Das Tagebuch des Caspar Kruse III, Scharfrichter: Goslar, 22. Oktober 1638 – Werkzeuge
Die Luft roch nach nassem Laub und Rost. Der Herbst hatte sich tief in die Pflastersteine von Goslar eingenistet. In der Stadt schwebte Nebel zwischen den Fachwerkhäusern, doch in meiner Werkstatt am Rande des Rosenbergs war es trocken. Ich hatte das Feuer angefacht und die Werkzeuge bereitgelegt. Heute war Wartungstag. Keine Aufträge, keine Vorladungen, keine Befehle des Rates – nur ich, die Stille und meine Geräte.

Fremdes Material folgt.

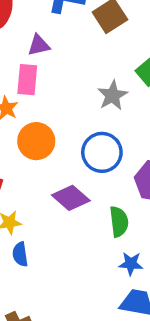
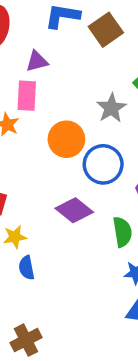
orange circle: (36, 141) -> (66, 139), moved

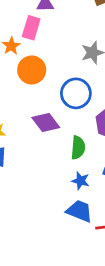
orange circle: (66, 139) -> (32, 70), moved

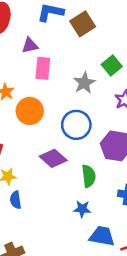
pink rectangle: (31, 28) -> (43, 68), moved
blue star: (81, 181) -> (82, 209), moved

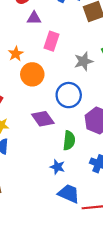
purple triangle: (30, 45) -> (34, 18), moved

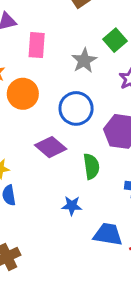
blue star: (57, 167) -> (72, 206), moved

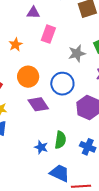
orange circle: (23, 94) -> (28, 77), moved
green semicircle: (91, 166) -> (60, 140), moved

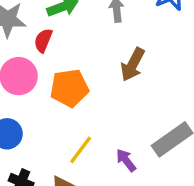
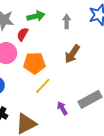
yellow line: (81, 150) -> (43, 86), moved

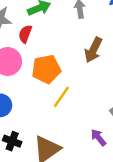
purple arrow: (62, 108) -> (98, 137), moved

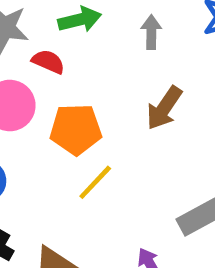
red semicircle: (25, 34) -> (48, 62), turned 84

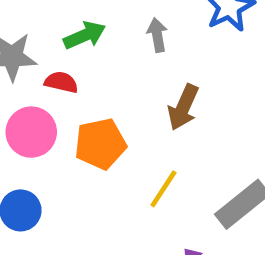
yellow line: (95, 182) -> (163, 189), moved

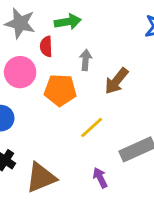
gray arrow: (157, 35) -> (86, 60), moved
red semicircle: (61, 82) -> (46, 47), turned -120

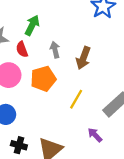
green arrow: (68, 22) -> (32, 25), turned -36

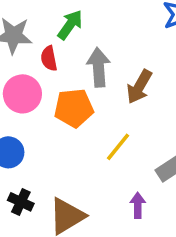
gray arrow: (55, 50) -> (98, 67), size x1.5
purple arrow: (95, 135) -> (138, 205), turned 35

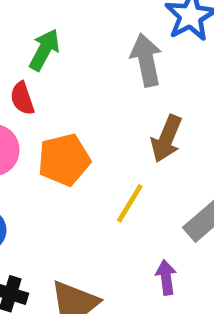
gray arrow: (98, 67) -> (146, 60), moved
brown arrow: (139, 87) -> (166, 139), moved

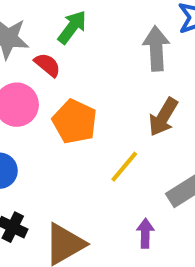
red semicircle: (22, 98) -> (47, 65), turned 140
orange pentagon: (64, 160) -> (75, 122), turned 30

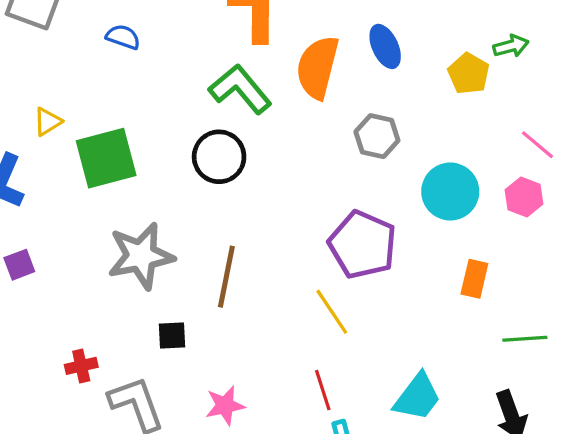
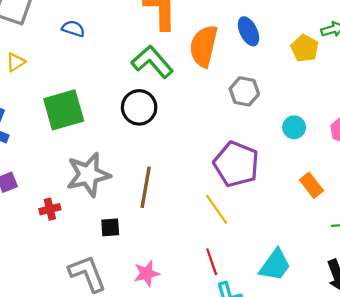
yellow triangle: (48, 122) -> (16, 62), moved
cyan circle: (450, 192) -> (294, 127), size x0.6
orange rectangle: (474, 279) -> (311, 185), turned -50
red cross: (81, 366) -> (50, 209), moved

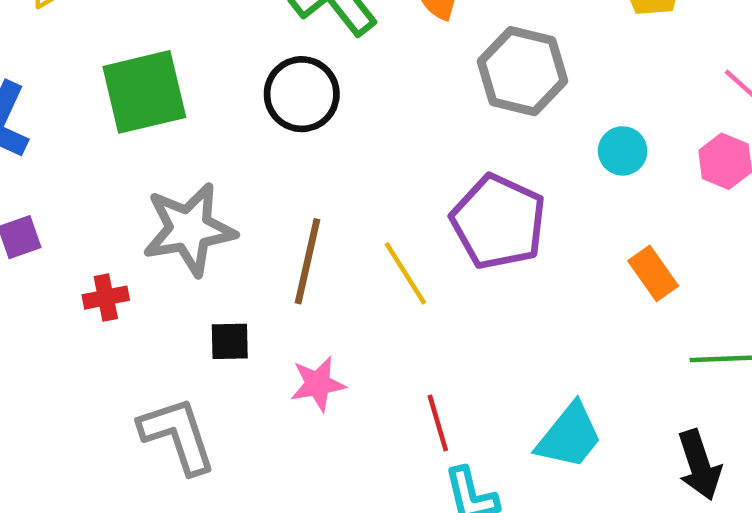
gray hexagon: (244, 91) -> (522, 71), size x1.4
yellow line: (217, 209) -> (405, 273), moved
pink star: (147, 273) -> (318, 384), moved

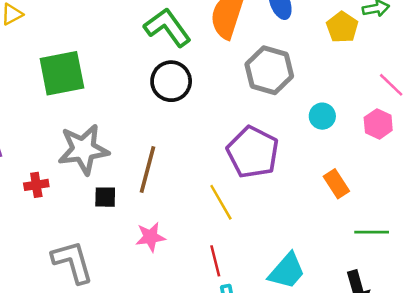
black circle: (302, 94) -> (171, 81), moved
yellow line: (405, 273) -> (221, 202), moved
black square: (230, 341) -> (105, 197), moved

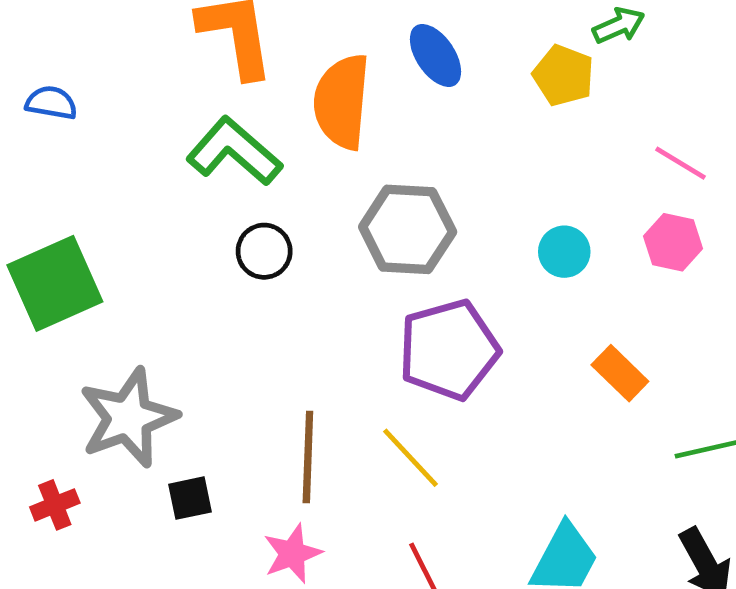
gray hexagon: (269, 70) -> (408, 229), moved
black circle: (171, 81) -> (264, 251), size x0.7
purple pentagon: (253, 152) -> (449, 350), turned -30
brown line: (147, 170) -> (308, 457), moved

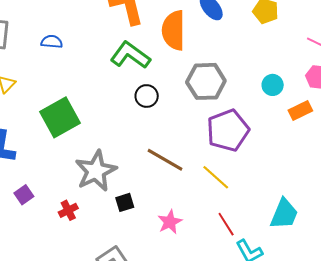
orange rectangle: (620, 373) -> (300, 111), moved, turned -65
brown line: (308, 457) -> (165, 160), moved, turned -57

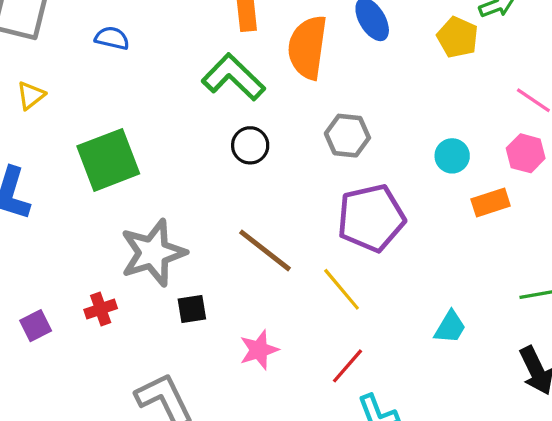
gray hexagon: (206, 81) -> (347, 136), size x0.7
purple square: (24, 195) -> (36, 326), moved
cyan trapezoid: (284, 214) -> (450, 327), moved, size x0.7
red line: (226, 224) -> (347, 366), turned 65

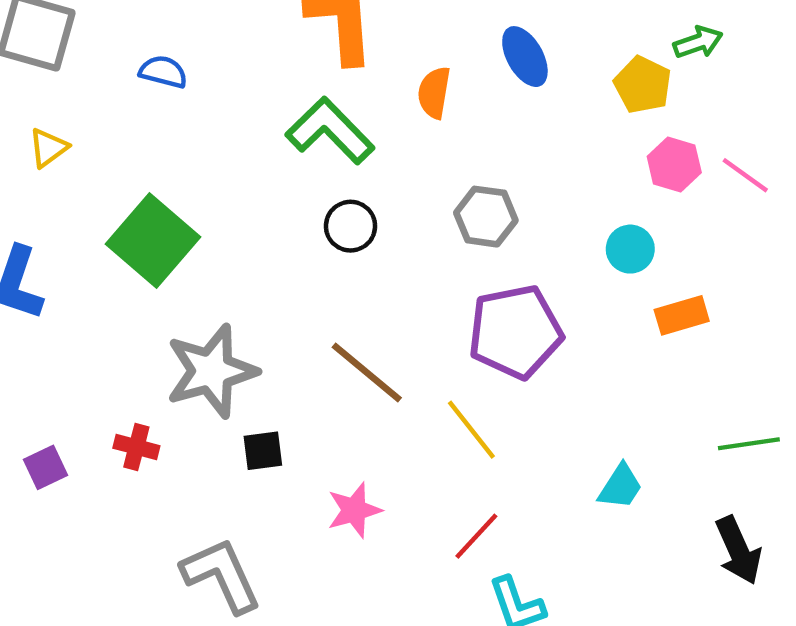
orange semicircle: (308, 47) -> (434, 93), size x0.6
pink hexagon: (526, 153) -> (674, 165), moved
green square: (108, 160) -> (153, 240), turned -30
red cross: (101, 309) -> (136, 447), turned 32

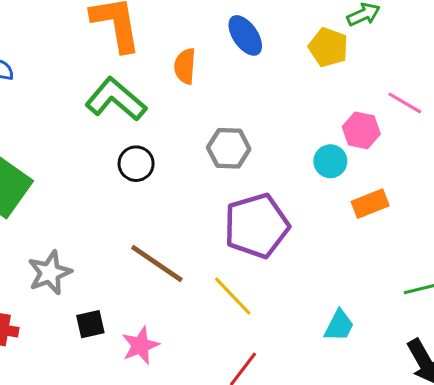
pink hexagon: (674, 165) -> (361, 130), moved
gray star: (211, 371) -> (50, 273), size x0.7
pink star: (354, 510) -> (140, 345), moved

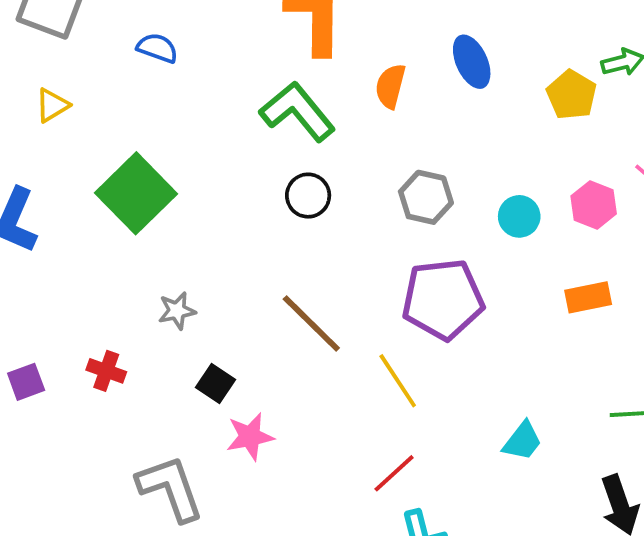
cyan circle: (330, 161) -> (519, 216), moved
gray star: (50, 273) -> (177, 311), size x0.7
black square: (90, 324) -> (216, 384), turned 36
pink star: (140, 345) -> (250, 437), moved

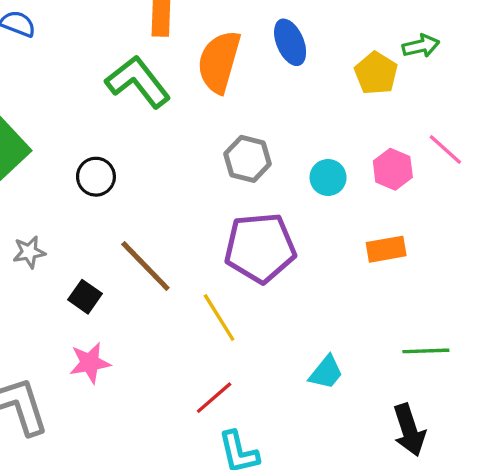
orange semicircle: (390, 86) -> (219, 62), size x1.6
black circle: (308, 196) -> (96, 177), moved
black square: (216, 384) -> (85, 297), moved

Zuerst das Langschwert. Es lag auf seinem Brett, in mit Öl getränktes Leinen gewickelt. Ich löste die Tücher, nahm es mit beiden Händen auf. Es fühlte sich vertraut an, wie der Hammer in der Hand eines Zimmermanns. Die Balance war noch gut. Die Schneide glänzte, doch ich wusste, dass immer Raum für Verbesserung bleibt. Mit dem Wetzstein zog ich langsam, geduldig, in langen Zügen.
Das Schwert ist für den gnädigen Tod – die reine Enthauptung, wenn das Recht es befiehlt. Kein Schwung, kein Chaos. Ein Schlag. Eine Stille.
Dann das Radmesser. Kurz, gebogen, gemacht, um Sehnen zu treffen, Knie zu spalten, Knochen zu brechen – für jene, die auf dem Rad enden. Kalk klebte noch daran vom letzten Gebrauch, vor Monaten – ein Straßenräuber aus Vienenburg, glaube ich. Ich schabte die Reste mit einer Stahlbürste ab, ölte den Griff und prüfte die Kante: nicht zu scharf. Das Rad ist kein Werk der Präzision. Es ist ein Werk des Beispiels. Doch das Messer muss dennoch sprechen.
Die Folterdaumen – kleine eiserne Schalen, verbunden mit Lederriemen. Sie umklammern die Finger, drehen, bis die Knochen brechen. Ich prüfte das Leder, schlug einen Nagel im Rahmen fest. Hier darf sich nichts lösen. Kein Spielraum, wenn der Schmerz das Werkzeug ist. Ich machte das Leder mit Wachs wasserdicht, rieb es geschmeidig und legte sie zurück in die Holzkiste mit dem Eisenschloss.
Dann die Fußwalze: ein Block mit gezackten Rollen, bestimmt, um Füße zu zerquetschen. Die Ränder waren verkalkt, alte Blut- und Fettreste klebten in den Rillen. Ich legte sie in warmes Wasser mit Holzasche, scheuerte mit einer Kupferbürste, ölte die Achsen mit Leinöl. Das Gerät quietschte noch, aber es drehte wieder.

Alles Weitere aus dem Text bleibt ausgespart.